Stocks rose on Wall Street on Thursday after the U.S. and China took steps to ease tensions in their costly trade war, putting investors in a buying mood.
Technology, financial and consumer-focused stocks helped power the modest rally, which extended the market’s solid gains from the day before despite losing some momentum in the final hour of trading. The benchmark Standard & Poor’s 500 index closed within 0.6% of its all-time high set July 26.
The U.S. agreed to delay another round of tariffs on Chinese imports by two weeks to Oct. 15. Meanwhile, Chinese importers have asked U.S. suppliers for prices for soybeans, pork and other farm goods — a sign they might step up purchases of American agricultural products.
The S&P 500 index rose 8.64 points, or 0.3%, to 3,009.57. The Dow Jones industrial average extended its winning streak to a seventh straight session, gaining 45.41 points, or 0.2%, to 27,182.45. The Nasdaq added 24.79 points, or 0.3%, to 8,194.47.
Several weeks of solid gains have helped the S&P 500 more than recoup its losses in August, nudging it closer to another record high close this week.
The index is also on track for its best September since 2013. The S&P 500 is up 2.8% this month after slipping 1.8% in August. That’s notable because the index has fallen in September 55% of the time since World War II, although the record has been better during the 10-year bull market.

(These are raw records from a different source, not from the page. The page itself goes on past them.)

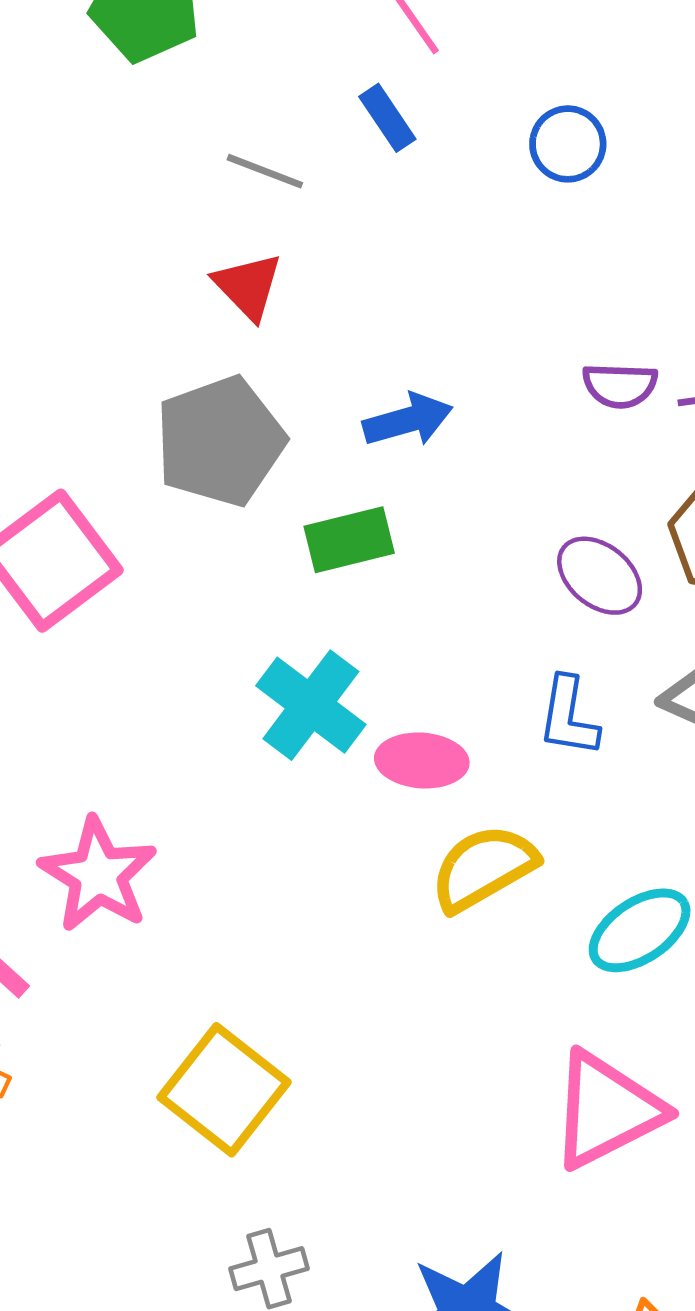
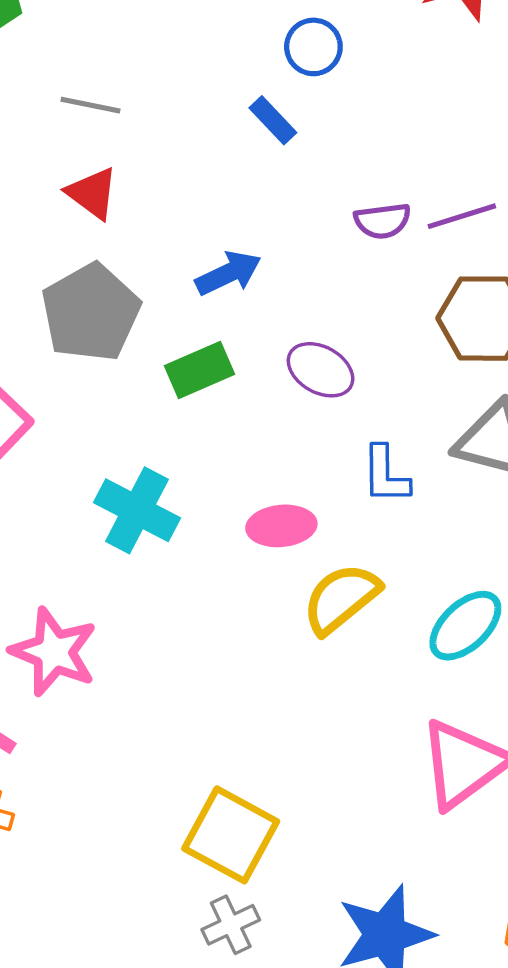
blue rectangle: (387, 118) -> (273, 120), moved
purple ellipse: (600, 576) -> (321, 370), moved
cyan cross: (311, 705) -> (137, 510), moved
yellow square: (224, 1090) -> (231, 835), moved

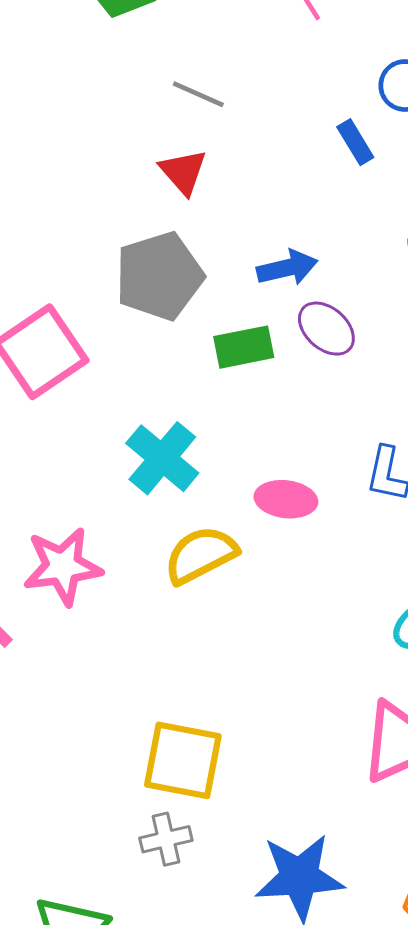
purple ellipse: (321, 370) -> (326, 329), moved
yellow semicircle: (341, 598) -> (201, 555), moved
pink star: (54, 652) -> (63, 566), turned 30
yellow square: (231, 835) -> (183, 760), turned -30

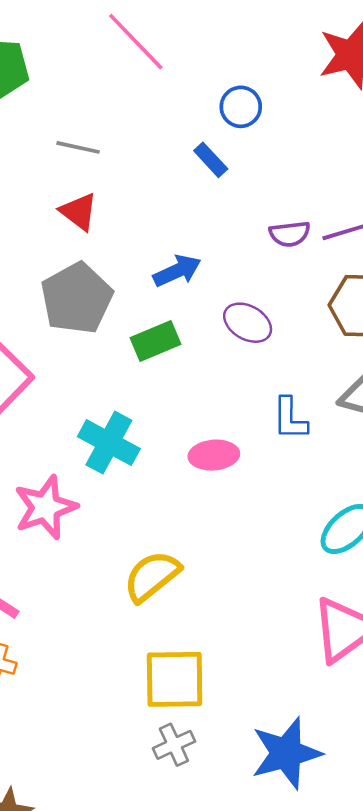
purple ellipse: (326, 329) -> (248, 323), moved
yellow semicircle: (201, 555) -> (152, 576), moved
pink star: (63, 566) -> (45, 507), moved

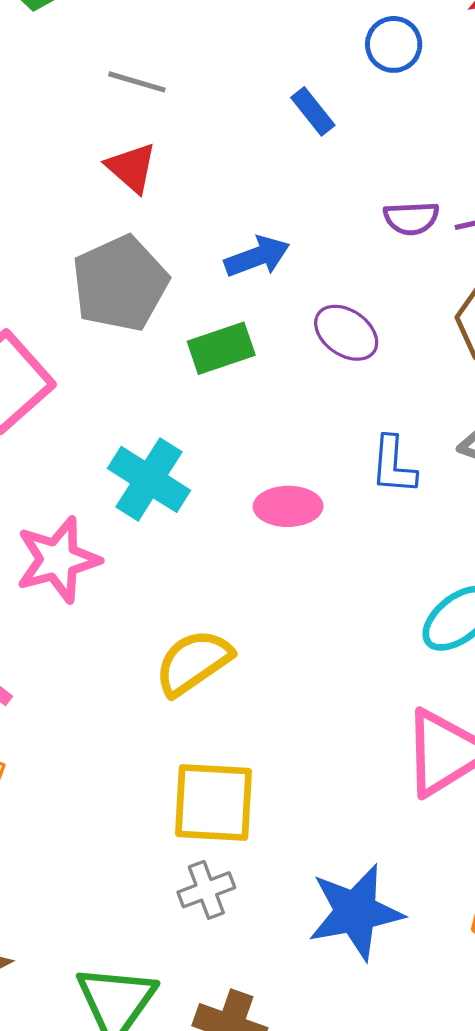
blue circle: (241, 107) -> (394, 44), moved

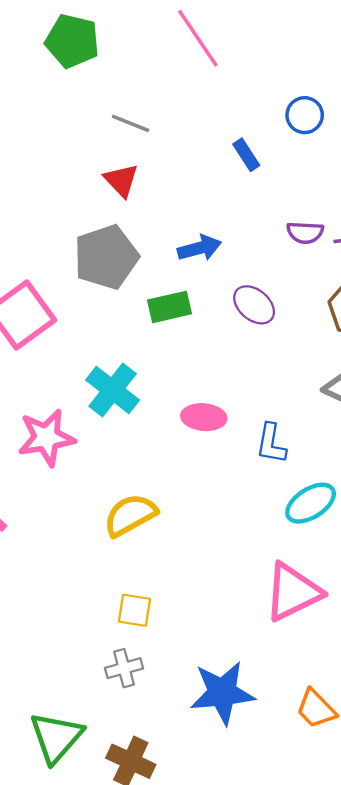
blue L-shape: (393, 465) -> (271, 444), moved
yellow square: (214, 803) -> (135, 610), size x0.6

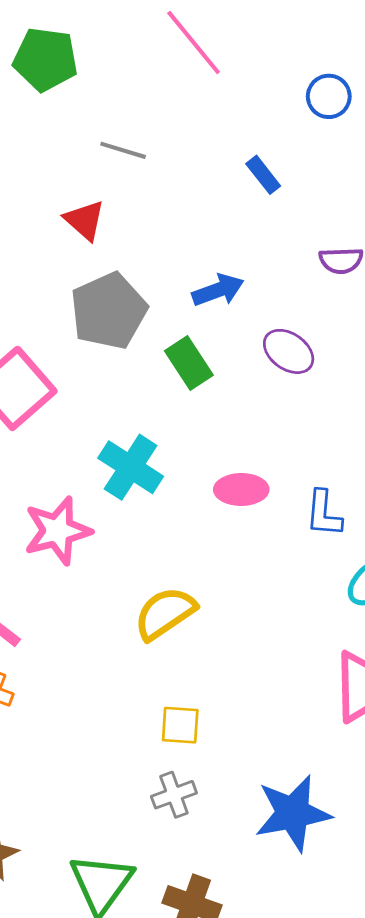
blue circle: (305, 115) -> (329, 96), moved
red triangle: (121, 180) -> (85, 220), moved
green rectangle: (169, 307) -> (189, 363), turned 75

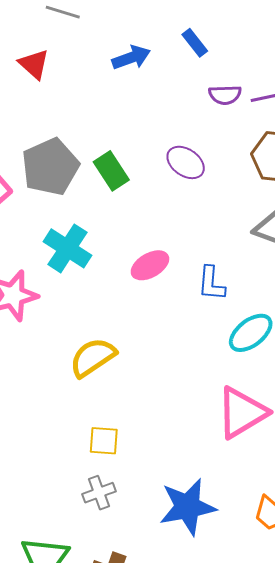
blue rectangle: (263, 175) -> (195, 43), moved
blue arrow: (218, 290) -> (131, 58), moved
gray pentagon: (109, 311) -> (50, 167), moved
pink ellipse: (241, 490) -> (150, 265), turned -30

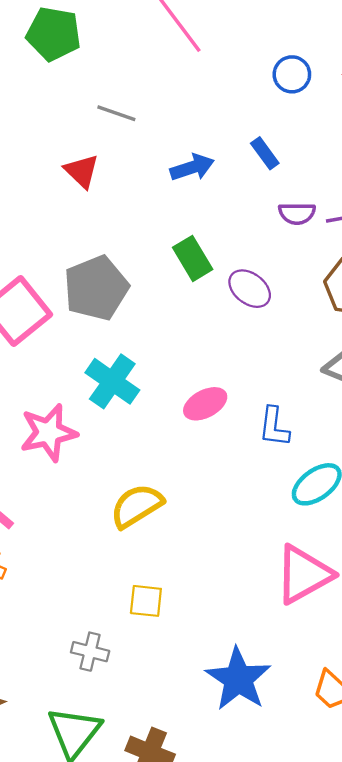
green rectangle: (111, 171) -> (193, 258), moved
gray cross: (99, 493) -> (90, 652), moved, turned 32
blue star: (188, 507) -> (238, 679), turned -30

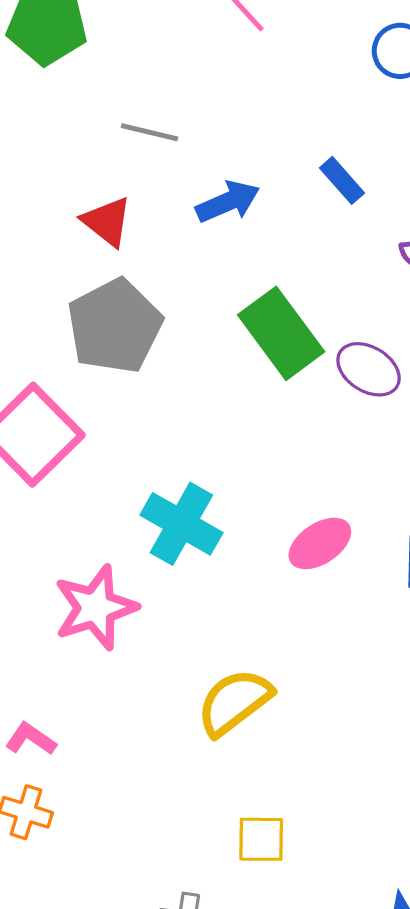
blue rectangle: (265, 153) -> (342, 180), moved
blue arrow: (192, 167) -> (228, 202), moved
green rectangle: (193, 258) -> (281, 333), size x1.4
gray pentagon: (96, 288) -> (115, 326), moved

Small companies are the star performers so far this month. The Russell 2000 index of smaller-company stocks is up 5.4%, with much of the gain coming this week. Those smaller companies are viewed as more insulated from the effects of volatile swings in the U.S.-China trade war.
Tech stocks notched solid gains Thursday. Chipmaker Intel gained 0.4%, while Advanced Micro Devices rose 1.5%. Microsoft, the most valuable company in the S&P 500, added 1%.
Consumer-focused stocks also helped lift the market. Starbucks rose 1.2%.
Energy companies tumbled as oil prices slid 1.2%. Oil-field services company Schlumberger dropped 1.1%.
The yield on the 10-year Treasury rose to 1.78% from 1.73% a day earlier, giving a boost to financial sector stocks. Higher yields drive interest rates on mortgages and other consumer loans higher, which drives up bank profits.
Tailored Brands plunged 29.8% after the owner of Men’s Wearhouse and Jos. A Bank gave investors a dismal third-quarter profit forecast and halted its dividend.
Investors gave a cool reception to SmileDirectClub’s stock market debut. Shares in the direct-to-consumer teeth-straightening company ended 27.5% lower than their opening price.
Benchmark crude oil fell 66 cents to $55.09 a barrel. Brent crude oil, the international standard, dropped 43 cents to $60.38 a barrel.
Gold rose $4.30 to $1,498.70 an ounce.
The dollar rose to 108.14 Japanese yen from 107.79 yen Wednesday. The euro strengthened to $1.1073 from $1.1007.